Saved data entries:
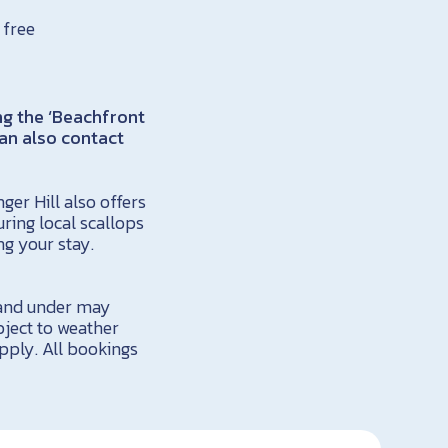
 free
ng the ‘Beachfront
an also contact
er Hill also offers
ing local scallops
ng your stay.
6 and under may
bject to weather
apply. All bookings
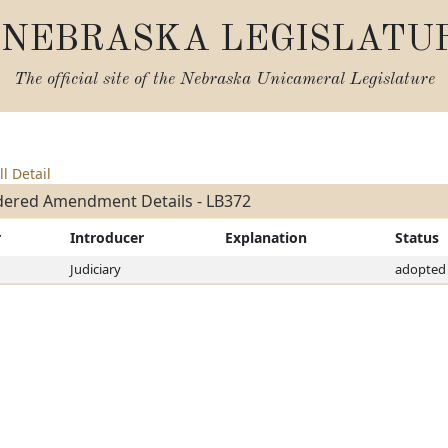
NEBRASKA LEGISLATU
The official site of the
Nebraska Unicameral Legislature
ll Detail
dered Amendment Details - LB372
r
Introducer
Explanation
Status
Judiciary
adopted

**Your objective:** Retype the records above exactly, pictures omitted.

**Expected answer:**
 free
ng the ‘Beachfront
an also contact
er Hill also offers
ing local scallops
ng your stay.
6 and under may
bject to weather
apply. All bookings
NEBRASKA LEGISLATU
The official site of the
Nebraska Unicameral Legislature
ll Detail
dered Amendment Details - LB372
r
Introducer
Explanation
Status
Judiciary
adopted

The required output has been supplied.